HU-Professorin Linda Onnasch ist Spezialistin im Bereich Automationspsychologie. Seit ihrer Promotion beschäftigt sie sich mit dem Verhältnis zwischen Mensch und Maschine, forscht dazu, wie Menschen mit Robotern interagieren. Für die menschliche Neigung, zum technischen Gegenüber soziale Beziehungen aufzubauen, hat die Wissenschaftlerin viele Beispiele gefunden.
Nicht selten hat die soziale Ader des Menschen gefährliche Konsequenzen, etwa beim Einsatz von technischen Assistenzsystemen in Krisengebieten: „Soldaten geben Robotern Namen, die in Kriegsgebieten Bomben entschärfen.

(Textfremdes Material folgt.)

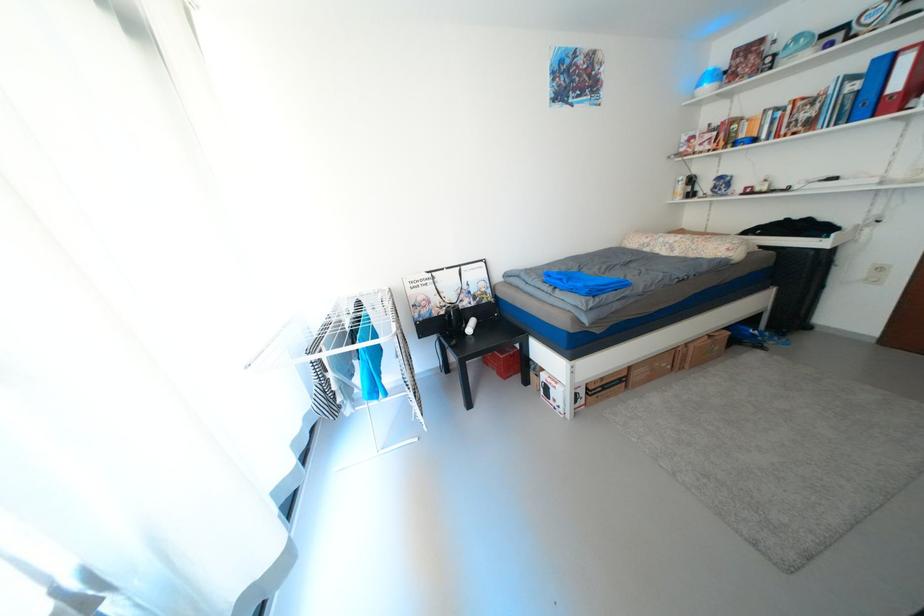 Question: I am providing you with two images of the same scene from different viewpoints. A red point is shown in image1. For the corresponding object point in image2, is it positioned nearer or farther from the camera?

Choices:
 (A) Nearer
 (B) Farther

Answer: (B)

Auch verleihen sie ihnen militärische Würden, wenn sie im Kampf zerstört wurden und gefährden teilweise sogar ihr eigenes Leben, um die Roboter aus einer brenzligen Situation zu retten,“ berichtet die Forscherin.
Roboter Nao – Mensch oder Maschine?
Gemeinsam mit dem Philosophen Peter Remmers von der TU Berlin fand Linda Onnasch in einer theoretischen Forschungsarbeit heraus, dass unter anderem vermenschlichende Beschreibungen von Robotern zu unangemessenen Bindungen führen können. Für die empirische Prüfung ihrer Thesen nutzten die Forscherin und ihr Team unter anderem den sehr menschlich aussehenden Roboter Nao: Versuchspersonen mussten mit seiner Hilfe eine komplizierte Aufgabe lösen.

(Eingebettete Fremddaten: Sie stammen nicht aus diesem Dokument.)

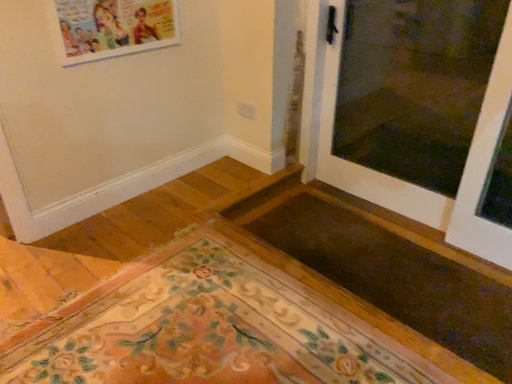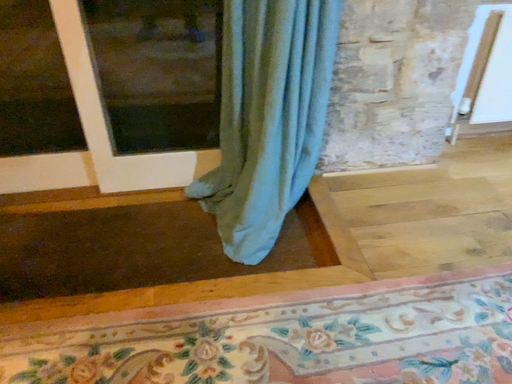 Question: Which way did the camera rotate in the video?

Choices:
 (A) rotated upward
 (B) rotated downward

Answer: (A) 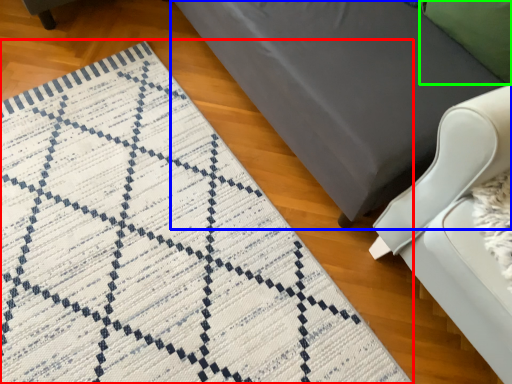 Question: Estimate the real-world distances between objects in this image. Which object is farther from mat (highlighted by a red box), furniture (highlighted by a blue box) or pillow (highlighted by a green box)?

Choices:
 (A) furniture
 (B) pillow

Answer: (B)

Während 50 Prozent der Probanden vorab eine rein funktionale Beschreibung des Roboters erhielt, wurde der anderen Hälfte ein sehr emotionales und vermenschlichtes Bild vermittelt. Nach der gemeinsamen Aufgabenbearbeitung wurden die Versuchspersonen gefragt, ob sie bereit wären, für eine anfallende Reparatur des Roboters Geld zu spenden. Die These der Forscher war, dass die vermenschlichende Herangehensweise das Entstehen sozialer Bindung begünstigt und die Spendenbereitschaft erhöht. Doch anders als erwartet, war die Spendenbereitschaft unter den Probanden, die auf einer sehr sachlichen, technischen Ebene an das Experiment herangeführt worden waren, deutlich höher als in der Vergleichsgruppe.

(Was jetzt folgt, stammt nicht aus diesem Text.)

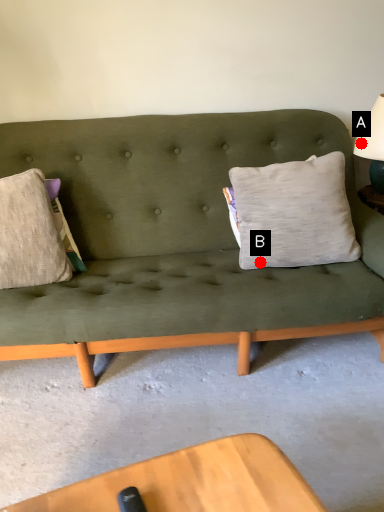 Question: Two points are circled on the image, labeled by A and B beside each circle. Among these points, which one is nearest to the camera?

Choices:
 (A) A is closer
 (B) B is closer

Answer: (B)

Vermenschlichung von Robotern nicht immer angemessen
„Eine erste These hierzu ist, dass die sehr vermenschlichende Beschreibung des Roboters dazu führt, dass er weniger als Werkzeug und mehr als eigenständiges Subjekt wahrgenommen wird. Dadurch geht der Zweckbezug des Roboters verloren: Menschen sind weniger bereit zu spenden, da die technischen Fertigkeiten, mit deren Hilfe der Roboter die Aufgabe erfüllt, nicht mehr im Vordergrund stehen“, so die Erläuterung der HU-Wissenschaftlerin.
Zur Überprüfung dieser Hypothese wiederholte Linda Onnasch das Experiment, betonte diesmal allerdings gegenüber den Probanden, dass die technische Funktionsfähigkeit des Roboters zur Erfüllung der Aufgabe von großer Bedeutung sei. „Zusammenfassend weisen unsere Ergebnisse darauf hin, dass die Vermenschlichung von Robotern nicht immer angemessen ist,“ so die Forscherin. Wenn beim Umgang mit Robotern deren technische Beschaffenheit aus dem Blick gerate, könne das durchaus negative Auswirkungen haben.